Especialistas citados pelos diários se referem a consequências de longo prazo que ainda refletem erros estratégicos cometidos pelo governo paulista anos atrás, dando a entender que daqui para a frente teremos uma melhora na situação. Mas, como a narrativa jornalística não alcança a vida privada, a leitura dos jornais se limita a um conjunto de dados que escondem o estado de insegurança em que vive a população.

Para entender o que acontece em São Paulo, que regularmente produz notícias desanimadoras sobre os índices de criminalidade e violência, apesar de sua situação privilegiada entre os estados da Federação, é preciso cruzar os dados oficiais com outras reportagens sobre esse tipo de problema.

Por exemplo, na mesma terça-feira, os leitores de jornais ficam sabendo que a Polícia Federal acaba de desbaratar uma quadrilha formada no interior do Departamento Estadual de Investigações sobre Narcóticos, prendendo nada menos do que sete investigadores da polícia civil paulista e apreendendo 3 toneladas de cocaína. O grupo vinha atuando como uma quadrilha de traficantes desde 2004, com evidências tão claras de sua ação que fica difícil entender como puderam agir por tanto tempo sem serem molestados.

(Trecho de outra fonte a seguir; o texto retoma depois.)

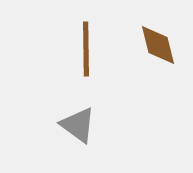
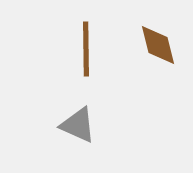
gray triangle: rotated 12 degrees counterclockwise
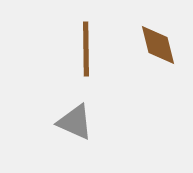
gray triangle: moved 3 px left, 3 px up
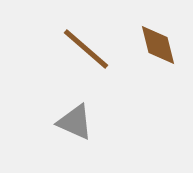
brown line: rotated 48 degrees counterclockwise
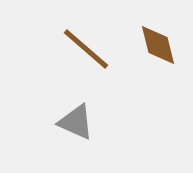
gray triangle: moved 1 px right
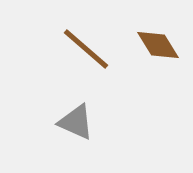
brown diamond: rotated 18 degrees counterclockwise
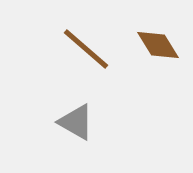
gray triangle: rotated 6 degrees clockwise
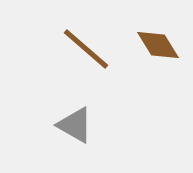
gray triangle: moved 1 px left, 3 px down
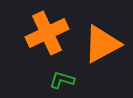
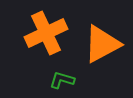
orange cross: moved 1 px left
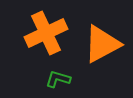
green L-shape: moved 4 px left, 1 px up
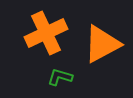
green L-shape: moved 2 px right, 2 px up
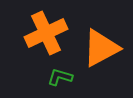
orange triangle: moved 1 px left, 4 px down
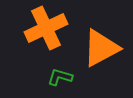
orange cross: moved 5 px up
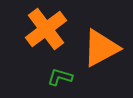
orange cross: moved 1 px down; rotated 12 degrees counterclockwise
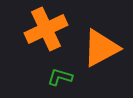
orange cross: rotated 12 degrees clockwise
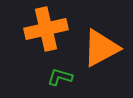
orange cross: rotated 12 degrees clockwise
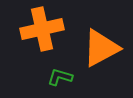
orange cross: moved 4 px left
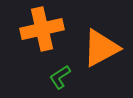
green L-shape: rotated 50 degrees counterclockwise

O caso é exemplar para mostrar como certos indicadores de violência que surpreendem os jornais estão relacionados com a corrupção endêmica na polícia paulista, que não deveria surpreender ninguém, muito menos os jornalistas. Uma polícia contaminada pela corrupção é sempre inoperante, e nenhuma estratégia de segurança pública pode funcionar baseada apenas em algumas ilhas de eficiência.

Com todo o aparato de inteligência à disposição das autoridades, difícil acreditar que uma quadrilha de policiais tenha podido agir com tanta facilidade e por tanto tempo sem ter sido molestada.

As estatísticas enganam

A imprensa observa que, daqui para a frente, o governo passará a divulgar diariamente os dados sobre a violência, com mapas que permitirão observar os casos, rua por rua, para que o cidadão possa ter uma ideia das regiões mais perigosas. Mas alguns dados do relatório mais recente mostram que o problema se espalha por todo o estado: embora as ocorrências continuem se concentrando naqueles bairros historicamente mais problemáticos da capital paulista, aumentam as notícias de crimes em muitos municípios do interior.

É o caso, por exemplo, da cidade de Ribeirão Preto, que teve ataques a ônibus na noite de domingo (24/3), aparentemente organizados como vingança pela morte de um traficante. No entanto, a região de Ribeirão Preto, a 300 quilômetros da capital, foi a única do estado que apresentou queda nos índices de homicídio. Já os 139 municípios da região noroeste do estado, em torno da cidade de São José do Rio Preto, apresentaram uma alta de 42,9% na taxa de homicídios, o que mostra como o fenômeno da violência se espalha para fora da região metropolitana de São Paulo.

Embora recheadas de opiniões de especialistas, as reportagens dos jornais não oferecem um quadro lógico para o leitor entender as razões do aumento da violência. O público típico da mídia tradicional, que se concentra nas regiões com melhores condições de vida, se assusta com a ocorrência de dois casos de arrastão na área dos Jardins, zona centro-sul da capital paulista, também relatados pelos jornais. E a sensação de insegurança invade os redutos de alta renda.

Mas os dados estatísticos podem enganar. Em geral, o noticiário induz o leitor a imaginar que a violência urbana está sempre relacionada à ação de criminosos. E como há décadas o crime vem se sofisticando, a conclusão é que a violência está sempre ligada à atuação de quadrilhas em busca de dinheiro. No entanto, alguns dados, como o aumento constante dos casos de estupro, que não têm relação direta com os crimes contra o patrimônio, indicam que há algo de errado com a sociedade.

Além da dificuldade das autoridades em conter o crime organizado e reduzir a corrupção policial, é preciso lidar com a cultura da violência entre civis. Esse é um desafio que vai além das estratégias de segurança pública.